Niemand ist perfekt, stellen Sie daher keine zu hohen und unrealistischen Erwartungen an sich selbst. Damit blockieren Sie sich nur.
Identifizieren Sie die Auslöser. Jeder Mensch gerät durch andere Dinge unter Druck. Um einen Überblick zu behalten, hilft es, sich eine Liste mit seinen persönlichen Stressfaktoren anzulegen. Stört Sie zum Beispiel das ständige „Pling“ eingehender E-Mails, stellen Sie den Computer auf lautlos und bestimmen Sie einen festen Zeitraum, in dem Sie Mails beantworten.
Stress zu unterdrücken, ist auf lange Sicht keine Lösung. Früher oder später wird er wieder hochkommen. Um das zu vermeiden, sprechen Sie darüber mit einem Kollegen und beziehen Sie auch ihren Chef mit ein. Allein das Gefühl, aktiv etwas gegen den Stress zu tun, hilft bei der Bewältigung.
Machen Sie Sport – Bewegung ist eine gute Methode, um Stress entgegenzuwirken, denn durch Sport werden Glückshormone wie Dopamin ausgeschüttet.

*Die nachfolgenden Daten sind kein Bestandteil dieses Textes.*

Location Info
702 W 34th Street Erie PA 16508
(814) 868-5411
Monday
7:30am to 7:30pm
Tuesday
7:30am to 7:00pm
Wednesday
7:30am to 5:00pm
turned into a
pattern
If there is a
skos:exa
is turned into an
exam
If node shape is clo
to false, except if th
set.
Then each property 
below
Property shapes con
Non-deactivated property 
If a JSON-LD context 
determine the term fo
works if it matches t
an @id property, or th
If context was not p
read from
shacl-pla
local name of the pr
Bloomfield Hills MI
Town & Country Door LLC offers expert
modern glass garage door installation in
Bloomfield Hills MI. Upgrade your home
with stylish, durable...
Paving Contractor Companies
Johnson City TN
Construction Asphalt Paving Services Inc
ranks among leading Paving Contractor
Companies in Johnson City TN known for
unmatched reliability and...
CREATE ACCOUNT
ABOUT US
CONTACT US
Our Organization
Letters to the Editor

Im Alltag hilft schon ein kurzer Spaziergang zur Kantine oder morgens eine Station früher auszusteigen und den restlichen Weg zur Arbeit zu laufen. Nehmen Sie die Treppe statt den Aufzug und laufen Sie zum übernächsten Drucker statt zum nächstgelegenen.

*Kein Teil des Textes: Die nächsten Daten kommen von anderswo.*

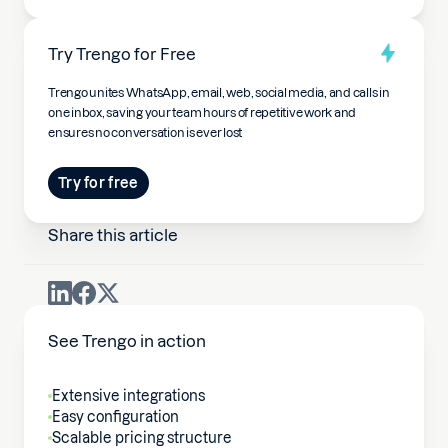
Try Trengo for Free
Trengo unites WhatsApp, email, web, social media, and calls in
one inbox, saving your team hours of repetitive work and
ensures no conversation is ever lost
Try for free
Share this article
See Trengo in action
Extensive integrations
Easy configuration
Scalable pricing structure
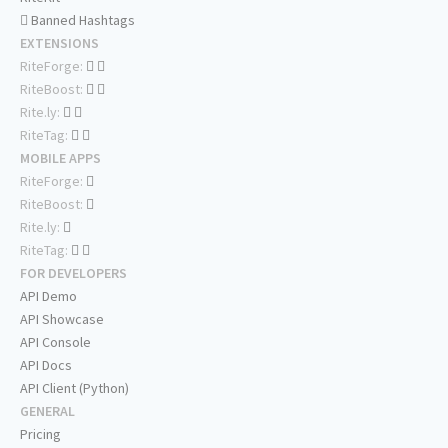
Banned Hashtags
EXTENSIONS
RiteForge:
RiteBoost:
Rite.ly:
RiteTag:
MOBILE APPS
RiteForge:
RiteBoost:
Rite.ly:
RiteTag:
FOR DEVELOPERS
API Demo
API Showcase
API Console
API Docs
API Client (Python)
GENERAL
Pricing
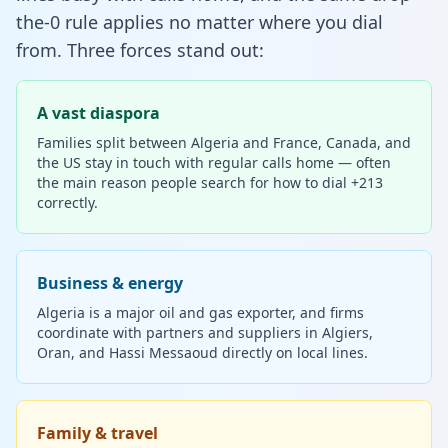
the-0 rule applies no matter where you dial
from. Three forces stand out:
A vast diaspora
Families split between Algeria and France, Canada, and
the US stay in touch with regular calls home — often
the main reason people search for how to dial +213
correctly.
Business & energy
Algeria is a major oil and gas exporter, and firms
coordinate with partners and suppliers in Algiers,
Oran, and Hassi Messaoud directly on local lines.
Family & travel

Aber auch die Seele profitiert: Sarah Pressman, Professorin für Psychologie und Sozialverhalten an der University of California, hat herausgefunden, dass Lächeln zur Stressreduktion führt und glücklich macht. Dies gilt auch für das so genannte „unechte“ Lächeln, bei dem nur der Mund lacht. Und Jia Wei Zhang, Professor an der New York University, und Kollegen fanden heraus, dass Menschen mit einem positiven Vergangenheitsbild zufriedener sind.

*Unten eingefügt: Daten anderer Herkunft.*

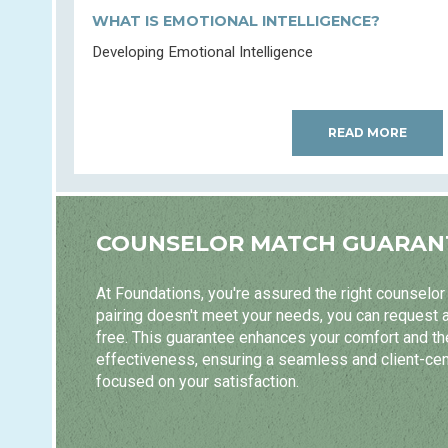
WHAT IS EMOTIONAL INTELLIGENCE?
Developing Emotional Intelligence
READ MORE
COUNSELOR MATCH GUARAN
At Foundations, you're assured the right counselor m
pairing doesn't meet your needs, you can request 
free. This guarantee enhances your comfort and t
effectiveness, ensuring a seamless and client-ce
focused on your satisfaction.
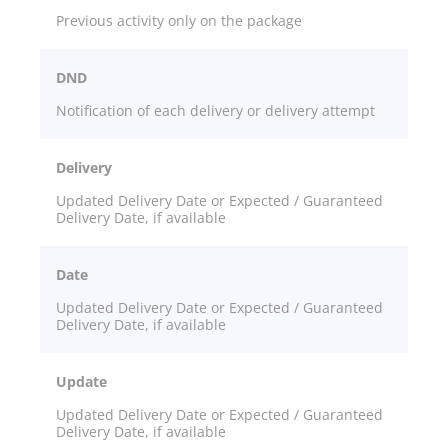
Previous activity only on the package
DND
Notification of each delivery or delivery attempt
Delivery
Updated Delivery Date or Expected / Guaranteed
Delivery Date, if available
Date
Updated Delivery Date or Expected / Guaranteed
Delivery Date, if available
Update
Updated Delivery Date or Expected / Guaranteed
Delivery Date, if available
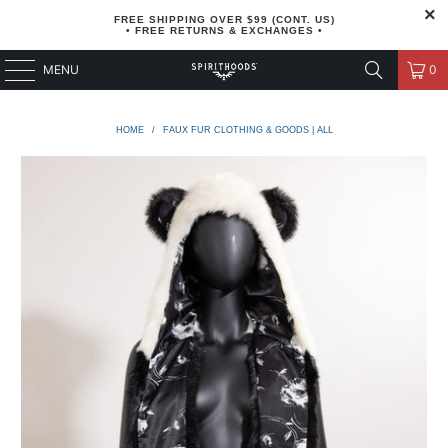
FREE SHIPPING OVER $99 (CONT. US)
• FREE RETURNS & EXCHANGES •
MENU
0
HOME
/
FAUX FUR CLOTHING & GOODS | ALL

Dem positiven Denken steht jedoch etwas im Wege, dass Psychologen als „Alltäglichkeit“ der Menschen oder „Existenzielles Vakuum“ bezeichnen: Wir haben keine Zeit, uns über Sinnfragen Gedanken zu machen oder uns mit uns selbst zu beschäftigen. Dieses Phänomen kann mit zwei Dingen begründet werden. Zum einen mit der Konzentration auf materielle Werte und zum anderen mit dem Stress, der uns das Gefühl von Zeitmangel vermittelt. Dann kommt es zum Gefühl der Sinnlosigkeit, dem Erleben von Mangel, Unverständnis, Erschöpfung, Depression. Die Einordnung unseres Tuns in einen größeren Sinnzusammenhang während eines Jahresrückblicks bringt hingegen ein beglückendes Gefühl.